Pirate problem becomes a matter of urgency in Dubai



While the world worries about events on either side of the Arab world, in Libya and Bahrain, to the south of the region there is an increasingly urgent situation that will also require co-ordinated international intervention: piracy.

There has been an upsurge in pirate activity off the coast of East Africa over the past year, and the pirates' traditional hunting grounds - the Somali coast and the Gulf of Aden - have been extended farther east and north.

Many attacks are now taking place in the Arabian Sea just outside the Strait of Hormuz, or farther west towards the coast of India.

It is a serious challenge for GCC countries. So far, the big military naval presence in the Gulf itself has deterred piracy from slipping past Hormuz. But if the pirates manage to blockade the seas just past the Strait, it would amount to the same thing: a threat to the export of oil and gas from the biggest producing region.

The knock-on effects for the global economy would be enormous. With so many other factors threatening stability in the region, the threat of piracy is one that the international maritime industry and sovereign governments need to address urgently.

Next month, there will be the chance to do so in Dubai. The UAE Ministry of Foreign Affairs and DP World, the emirate's global ports and logistics company, are jointly calling an international conference to discuss the issues and adopt initiatives to halt the pirates.

Entitled "Global threat, regional responses: forging a common approach to maritime piracy", the two-day event will bring together foreign ministers from 50 countries and leading executives from the main international players in the maritime industry: shipping companies, ports groups, insurers and security businesses.

It is the first such co-ordinated forum since the problem really took off.

There can be no doubting the urgency of the problem. In the first two months of this year, some 80 commercial ships have come under attack in the Gulf of Aden alone, with 18 ships hijacked, according to the International Maritime Bureau (IMB).

About 40 ships are currently estimated to be under pirate control, with 800 mariners held captive.

The total cost to global trade is enormous. Taking into account higher passage and insurance charges in affected waters, increased cost of security measures and ransom payments when all else fails, the hit on the world economy is as much as US$12 billion (Dh44.07bn), according to the IMB.
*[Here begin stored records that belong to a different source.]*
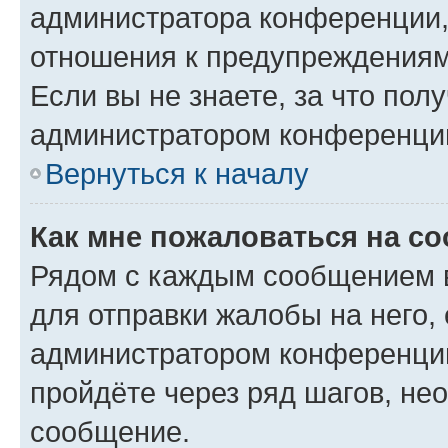
администратора конференции, 
отношения к предупреждениям
Если вы не знаете, за что по
администратором конференци
Вернуться к началу
Как мне пожаловаться на с
Рядом с каждым сообщением в
для отправки жалобы на него,
администратором конференции
пройдёте через ряд шагов, н
сообщение.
The alarm bells began to ring with new urgency this year when a Greek-registered tanker, the Irene SL, carrying two million barrels of oil worth more than $200 million, was captured on the fringe of the Gulf of Oman.
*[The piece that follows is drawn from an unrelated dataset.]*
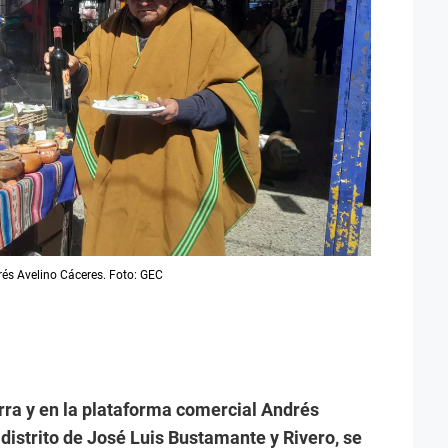
rés Avelino Cáceres. Foto: GEC
ierra y en la plataforma comercial Andrés
 distrito de José Luis Bustamante y Rivero, se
Not only was it the biggest-value prize ever taken by pirates, it was also in an area previously thought to be at the extreme limit of their capability.

The conference has the backing of senior political and business leaders in the UAE. Sheikh Abdullah bin Zayed, the UAE Minister of Foreign Affairs, said: "A successful response must address not just the symptoms of piracy but also the underlying causes."
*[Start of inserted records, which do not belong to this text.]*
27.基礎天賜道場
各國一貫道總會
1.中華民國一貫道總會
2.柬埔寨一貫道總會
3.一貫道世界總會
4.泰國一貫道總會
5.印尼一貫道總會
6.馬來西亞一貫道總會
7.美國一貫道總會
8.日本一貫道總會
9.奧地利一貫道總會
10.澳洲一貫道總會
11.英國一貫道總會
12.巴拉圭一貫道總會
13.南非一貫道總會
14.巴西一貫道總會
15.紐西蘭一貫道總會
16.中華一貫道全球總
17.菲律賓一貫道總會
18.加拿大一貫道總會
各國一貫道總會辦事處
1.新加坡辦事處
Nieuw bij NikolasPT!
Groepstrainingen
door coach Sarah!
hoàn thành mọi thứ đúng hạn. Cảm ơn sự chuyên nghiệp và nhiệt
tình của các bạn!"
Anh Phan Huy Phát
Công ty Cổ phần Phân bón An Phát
Sultan Ahmed bin Sulayem, the chairman of DP World, said: "The private sector is directly impacted by piracy and the threat of piracy, and therefore has a strong interest in contributing to finding solutions in close co-operations with governments."

Finding a solution will not be an easy matter. The problem falls in two areas, as the UAE statement recognises: dealing with the symptoms, and the underlying causes.

A host of initiatives to handle the immediate problem has been floated: an international naval force to patrol the area; the arming of merchant ships and the granting of new powers to resist attempted boarding; the establishment of a convoy system to better protect shipping in the area. All are fraught with financial, legal and security complications.

Tackling the underlying cause of piracy is a long-term issue with no obvious and immediate solution.

Most of the attacks originate from the southern shores of Somalia, where piracy has become a new and vital feature of the local economy.

You might call it the "black" economy, except that war-ravaged Somalia has so little in the way of orthodox economic activity.

The GDP of the country in 2009 was estimated at $5bn. Set against the annual cost of piracy, that is a comparatively small sum.

It would be worth the cost for governments and businesses to set up a special "regeneration fund" for Somalia that would attract would-be pirates back into mainstream economic activity.

The Dubai conference, on April 18-19, has some crucial decisions to make.